# Dantum Angelfish



## The Dude (Feb 8, 2011)

Has anyone seen these? They look amazing in pictures. I finally gave in last night and purchased one. If I like it I may set a new 90g tank for several of them.


----------



## NWA-Planted (Aug 27, 2011)

Albino pearlscale? Pretty fish!

Sent from my SCH-I535 using Tapatalk 4


----------



## The Dude (Feb 8, 2011)

NWA-Planted said:


> Albino pearlscale? Pretty fish!
> 
> Sent from my SCH-I535 using Tapatalk 4


These are supposed to be a cross between an Altum and a Scalare. I don't know how much I believe that, but the pics are gorgeous. I've heard that these are harder to breed, but if they turn out like the pics, I'm going to try to breed them


----------



## AquaAurora (Jul 10, 2013)

Lovely looking, hope they turn out as stunning when you get them.


----------



## garloki72 (Oct 31, 2010)

I've heard about these guys as well. I also question the AltumxScalare thing. I believe they are just "false Altums", which are just Scalare that come from a certain river in Peru and whose fins are very similar to that of the Altum species. Regardless, they look amazing. Please do post some pics when you receive the fish!


----------



## The Dude (Feb 8, 2011)

Anyone on here have these??


----------



## The Dude (Feb 8, 2011)

Quick pic of my little guy. I could not be happier. Super healthy and active as well as a great inquisitive personality. He has a stunning luminescence. Its hard to catch in pics. I'm going to get two more juveniles and hope for a pair out of the three.


----------



## VJM (Feb 9, 2013)

Really beautiful.


----------



## farrenator (May 11, 2011)

Yes, what would you like to know? I have 5 albinos and 4 regular/wild type. I have never kept angels before but have been keeping tropical fish for a long time. They are happy as clams, eating well. I know I will have to get rid of some as they mature and pair off but that is the way it goes. I have them in a 75 gallon w/ some kribs, cockatoo cichlids, psuedomugil rainbows and 2 bristlenose plecos.



The Dude said:


> Anyone on here have these??


----------



## The Dude (Feb 8, 2011)

farrenator said:


> Yes, what would you like to know? I have 5 albinos and 4 regular/wild type. I have never kept angels before but have been keeping tropical fish for a long time. They are happy as clams, eating well. I know I will have to get rid of some as they mature and pair off but that is the way it goes. I have them in a 75 gallon w/ some kribs, cockatoo cichlids, psuedomugil rainbows and 2 bristlenose plecos.

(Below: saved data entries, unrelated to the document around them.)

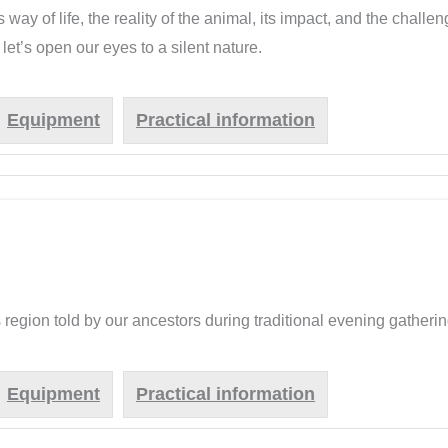
s way of life, the reality of the animal, its impact, and the chall
let’s open our eyes to a silent nature.
Equipment
Practical information
s region told by our ancestors during traditional evening gatherin
Equipment
Practical information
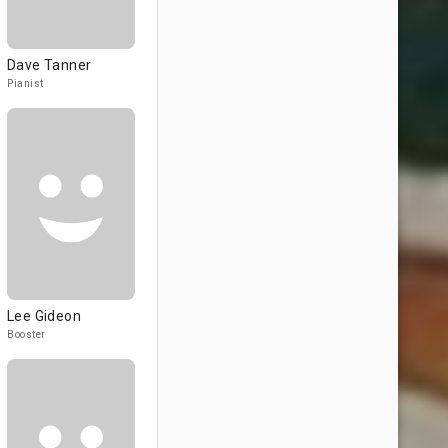
Dave Tanner
Pianist
Lee Gideon
Booster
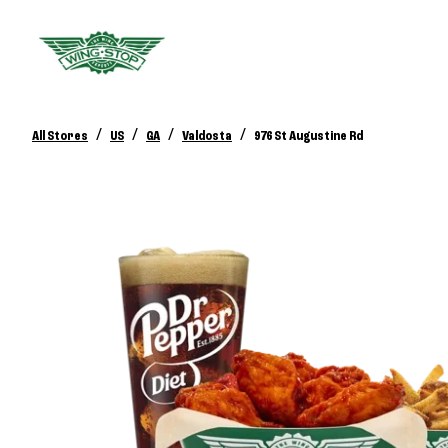
/
/
/
/
All Stores
US
GA
Valdosta
976 St Augustine Rd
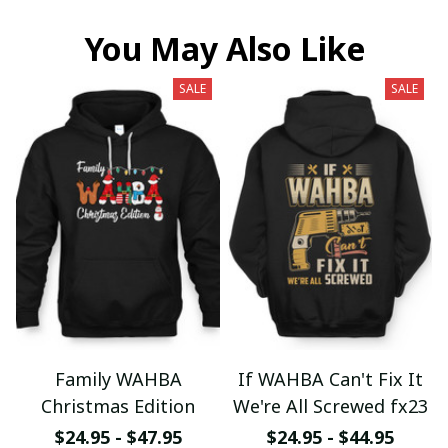
You May Also Like
SALE
SALE
Family WAHBA
If WAHBA Can't Fix It
Christmas Edition
We're All Screwed fx23
$24.95 - $47.95
$24.95 - $44.95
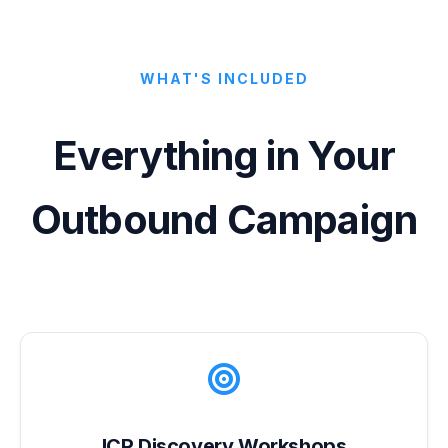
WHAT'S INCLUDED
Everything in Your
Outbound Campaign
ICP Discovery Workshops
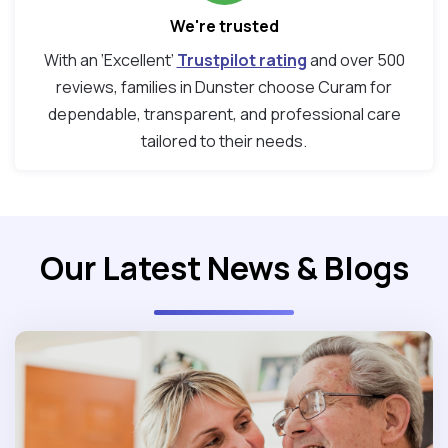
We're trusted
With an ‘Excellent’
Trustpilot rating
and over 500
reviews, families in Dunster choose Curam for
dependable, transparent, and professional care
tailored to their needs.
Our Latest News & Blogs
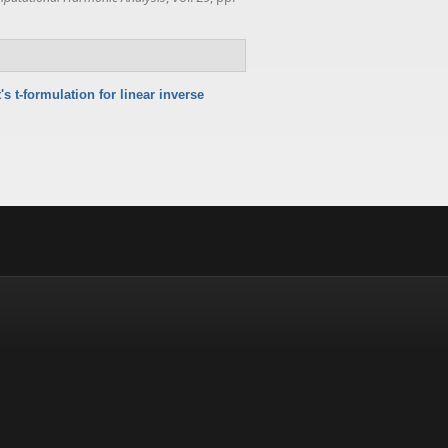
 t-formulation for linear inverse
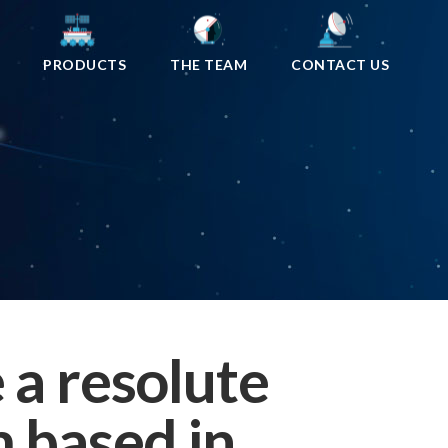
PRODUCTS
THE TEAM
CONTACT US
 a resolute
 based in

I've had Angels for years, but I've heard these are more difficult to breed. Have any of yours paired up?


----------



## farrenator (May 11, 2011)

No, they are much too young. I have only had them for a few months and they were nickle size when I got them. I assume you got these from Angelfish USA? Where did you hear that they were more difficult to breed?



The Dude said:


> I've had Angels for years, but I've heard these are more difficult to breed. Have any of yours paired up?


----------



## The Dude (Feb 8, 2011)

farrenator said:


> No, they are much too young. I have only had them for a few months and they were nickle size when I got them. I assume you got these from Angelfish USA? Where did you hear that they were more difficult to breed?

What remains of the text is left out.